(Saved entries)
----
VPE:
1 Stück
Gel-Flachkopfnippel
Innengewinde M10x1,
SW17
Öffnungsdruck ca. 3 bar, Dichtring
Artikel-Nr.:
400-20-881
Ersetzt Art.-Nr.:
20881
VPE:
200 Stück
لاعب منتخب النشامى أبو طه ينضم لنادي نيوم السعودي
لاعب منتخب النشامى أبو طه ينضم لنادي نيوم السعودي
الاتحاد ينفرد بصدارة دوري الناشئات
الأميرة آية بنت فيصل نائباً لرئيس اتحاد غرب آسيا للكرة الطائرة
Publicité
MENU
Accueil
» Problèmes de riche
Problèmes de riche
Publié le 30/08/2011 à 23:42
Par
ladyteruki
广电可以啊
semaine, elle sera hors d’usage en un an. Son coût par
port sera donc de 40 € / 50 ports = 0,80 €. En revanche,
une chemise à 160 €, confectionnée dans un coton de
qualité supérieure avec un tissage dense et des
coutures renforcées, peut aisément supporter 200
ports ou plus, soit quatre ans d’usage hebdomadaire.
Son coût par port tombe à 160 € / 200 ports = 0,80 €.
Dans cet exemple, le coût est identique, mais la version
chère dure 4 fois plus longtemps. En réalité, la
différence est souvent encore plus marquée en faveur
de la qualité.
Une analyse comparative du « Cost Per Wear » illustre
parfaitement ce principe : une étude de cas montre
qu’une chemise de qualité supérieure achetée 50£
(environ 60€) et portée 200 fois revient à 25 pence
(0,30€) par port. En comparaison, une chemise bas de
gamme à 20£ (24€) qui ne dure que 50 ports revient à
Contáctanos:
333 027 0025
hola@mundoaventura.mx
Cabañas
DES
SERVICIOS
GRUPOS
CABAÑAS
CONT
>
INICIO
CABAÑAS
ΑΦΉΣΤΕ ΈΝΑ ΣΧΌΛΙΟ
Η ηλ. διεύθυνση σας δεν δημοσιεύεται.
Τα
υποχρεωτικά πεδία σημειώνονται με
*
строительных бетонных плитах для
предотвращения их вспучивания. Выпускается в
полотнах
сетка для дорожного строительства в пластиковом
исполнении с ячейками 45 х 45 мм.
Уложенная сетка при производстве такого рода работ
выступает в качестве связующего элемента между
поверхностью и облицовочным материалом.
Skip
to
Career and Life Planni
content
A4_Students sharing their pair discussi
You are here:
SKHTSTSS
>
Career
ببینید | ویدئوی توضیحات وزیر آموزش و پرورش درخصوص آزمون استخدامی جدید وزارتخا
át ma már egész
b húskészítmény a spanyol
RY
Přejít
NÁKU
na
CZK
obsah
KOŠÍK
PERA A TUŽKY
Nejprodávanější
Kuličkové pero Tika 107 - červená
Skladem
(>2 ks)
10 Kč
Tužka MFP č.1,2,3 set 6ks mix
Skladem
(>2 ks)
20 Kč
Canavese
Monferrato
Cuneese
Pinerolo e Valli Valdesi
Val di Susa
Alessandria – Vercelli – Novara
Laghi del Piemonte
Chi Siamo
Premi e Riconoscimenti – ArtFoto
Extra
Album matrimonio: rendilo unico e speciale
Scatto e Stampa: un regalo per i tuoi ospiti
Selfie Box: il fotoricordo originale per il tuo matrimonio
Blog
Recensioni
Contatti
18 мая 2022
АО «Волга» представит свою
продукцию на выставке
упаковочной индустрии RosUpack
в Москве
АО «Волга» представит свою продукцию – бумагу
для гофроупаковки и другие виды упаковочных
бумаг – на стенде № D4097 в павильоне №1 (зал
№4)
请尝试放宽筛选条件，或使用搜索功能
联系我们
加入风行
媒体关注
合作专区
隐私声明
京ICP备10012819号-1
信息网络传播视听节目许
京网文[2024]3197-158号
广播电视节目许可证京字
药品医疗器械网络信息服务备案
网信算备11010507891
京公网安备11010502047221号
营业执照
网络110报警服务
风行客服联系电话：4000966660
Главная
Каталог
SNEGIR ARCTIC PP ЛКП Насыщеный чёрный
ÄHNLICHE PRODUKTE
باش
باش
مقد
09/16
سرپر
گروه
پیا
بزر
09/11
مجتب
----
## What to produce:
Each of the entries above needs to be given again exactly.

## Answer area:
VPE:
1 Stück
Gel-Flachkopfnippel
Innengewinde M10x1,
SW17
Öffnungsdruck ca. 3 bar, Dichtring
Artikel-Nr.:
400-20-881
Ersetzt Art.-Nr.:
20881
VPE:
200 Stück
لاعب منتخب النشامى أبو طه ينضم لنادي نيوم السعودي
لاعب منتخب النشامى أبو طه ينضم لنادي نيوم السعودي
الاتحاد ينفرد بصدارة دوري الناشئات
الأميرة آية بنت فيصل نائباً لرئيس اتحاد غرب آسيا للكرة الطائرة
Publicité
MENU
Accueil
» Problèmes de riche
Problèmes de riche
Publié le 30/08/2011 à 23:42
Par
ladyteruki
广电可以啊
semaine, elle sera hors d’usage en un an. Son coût par
port sera donc de 40 € / 50 ports = 0,80 €. En revanche,
une chemise à 160 €, confectionnée dans un coton de
qualité supérieure avec un tissage dense et des
coutures renforcées, peut aisément supporter 200
ports ou plus, soit quatre ans d’usage hebdomadaire.
Son coût par port tombe à 160 € / 200 ports = 0,80 €.
Dans cet exemple, le coût est identique, mais la version
chère dure 4 fois plus longtemps. En réalité, la
différence est souvent encore plus marquée en faveur
de la qualité.
Une analyse comparative du « Cost Per Wear » illustre
parfaitement ce principe : une étude de cas montre
qu’une chemise de qualité supérieure achetée 50£
(environ 60€) et portée 200 fois revient à 25 pence
(0,30€) par port. En comparaison, une chemise bas de
gamme à 20£ (24€) qui ne dure que 50 ports revient à
Contáctanos:
333 027 0025
hola@mundoaventura.mx
Cabañas
DES
SERVICIOS
GRUPOS
CABAÑAS
CONT
>
INICIO
CABAÑAS
ΑΦΉΣΤΕ ΈΝΑ ΣΧΌΛΙΟ
Η ηλ. διεύθυνση σας δεν δημοσιεύεται.
Τα
υποχρεωτικά πεδία σημειώνονται με
*
строительных бетонных плитах для
предотвращения их вспучивания. Выпускается в
полотнах
сетка для дорожного строительства в пластиковом
исполнении с ячейками 45 х 45 мм.
Уложенная сетка при производстве такого рода работ
выступает в качестве связующего элемента между
поверхностью и облицовочным материалом.
Skip
to
Career and Life Planni
content
A4_Students sharing their pair discussi
You are here:
SKHTSTSS
>
Career
ببینید | ویدئوی توضیحات وزیر آموزش و پرورش درخصوص آزمون استخدامی جدید وزارتخا
át ma már egész
b húskészítmény a spanyol
RY
Přejít
NÁKU
na
CZK
obsah
KOŠÍK
PERA A TUŽKY
Nejprodávanější
Kuličkové pero Tika 107 - červená
Skladem
(>2 ks)
10 Kč
Tužka MFP č.1,2,3 set 6ks mix
Skladem
(>2 ks)
20 Kč
Canavese
Monferrato
Cuneese
Pinerolo e Valli Valdesi
Val di Susa
Alessandria – Vercelli – Novara
Laghi del Piemonte
Chi Siamo
Premi e Riconoscimenti – ArtFoto
Extra
Album matrimonio: rendilo unico e speciale
Scatto e Stampa: un regalo per i tuoi ospiti
Selfie Box: il fotoricordo originale per il tuo matrimonio
Blog
Recensioni
Contatti
18 мая 2022
АО «Волга» представит свою
продукцию на выставке
упаковочной индустрии RosUpack
в Москве
АО «Волга» представит свою продукцию – бумагу
для гофроупаковки и другие виды упаковочных
бумаг – на стенде № D4097 в павильоне №1 (зал
№4)
请尝试放宽筛选条件，或使用搜索功能
联系我们
加入风行
媒体关注
合作专区
隐私声明
京ICP备10012819号-1
信息网络传播视听节目许
京网文[2024]3197-158号
广播电视节目许可证京字
药品医疗器械网络信息服务备案
网信算备11010507891
京公网安备11010502047221号
营业执照
网络110报警服务
风行客服联系电话：4000966660
Главная
Каталог
SNEGIR ARCTIC PP ЛКП Насыщеный чёрный
ÄHNLICHE PRODUKTE
باش
باش
مقد
09/16
سرپر
گروه
پیا
بزر
09/11
مجتب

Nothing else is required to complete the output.